29 Şubat 2012 Çarşamba

Ortaya bi karışık poğaça

Kar tatili olsun diye çok dua edersin. Merkez hariç her kampüse tatil verilmiştir... Madem bize tatil yok, bütün öğrencileri ayartır derse gitmezsin. Öğrencide çözüm çok.

Bütün gün yattım ama harbiden yattım yani. Yedim içtim uyumaya da çalıştım bi ara olmadı ama olsun. O kadar yoğun ki haftam. Hani sadece bu haftaya özgü de değil hep böyle. Pazartesi sendromum son bulurken cuma korkusu var bende. Çünkü cuma günü matematik var. Böyle sinir bozucu bir düzen olamaz. 3. sınıf olmaktan resmen nefret ettim zaten ikinci öğretim denilen hadise bizde işlemiyor. Sabahın 8:30'nda ders mi olur ya?!? Nedense ben hep böyle şikayet ediyorum ama hep oluyor işte. Bu sabahta hoca acıdı herhalde bize ya da gelemedi evinden mesaj atmış öğrencilerden birine o da duyurdu bize ders iptal diye. Ama sadece ders yani okul tatil değildi. Duyurularda hala bir şey yoksa yarın sabah çooook güzel(!) bir ders bekliyor beni.

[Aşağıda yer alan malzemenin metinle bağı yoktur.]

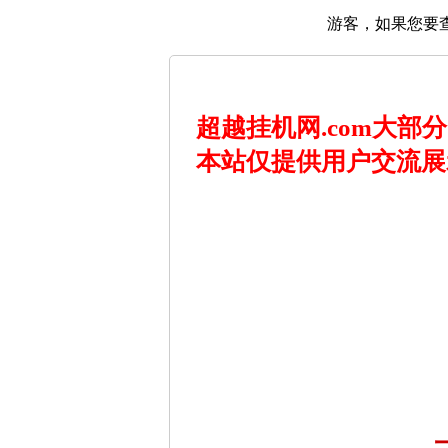
游客，如果您要
超越挂机网.com大
本站仅提供用户交流展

Seneye tez yazacakmışız çok korkuyorum nedense. Bi hoca var çok ayrıntıya takılıyormuş özellikle gidip ondan alasım var. Çünkü ne kadar mükemmele yakın bir tez olursa o kadar geçme şansım artar diye bir inancım var...

İnsanlar küstüklerinde düşman olmalı diye bir şartmı var? Öyle bir şey varsa bileyim yani alttan almaktan sıkıldım bende dayanıcam düşmanlığa!

Oyunlarda sömürmeye çalışan insanlara sinir oluyorum. Hayır normal söyleseler her şeyi yollarım ama bi bakıyorum bana söylüyor başkasına söylüyo ona söylüyo buna söylüyo. Bildiğin beleşe getirmeye çalışıyorlar fazladan hemde! Bunun bir de oyun olduğunu unutup dolandıran versiyonları var onlar ayrı...!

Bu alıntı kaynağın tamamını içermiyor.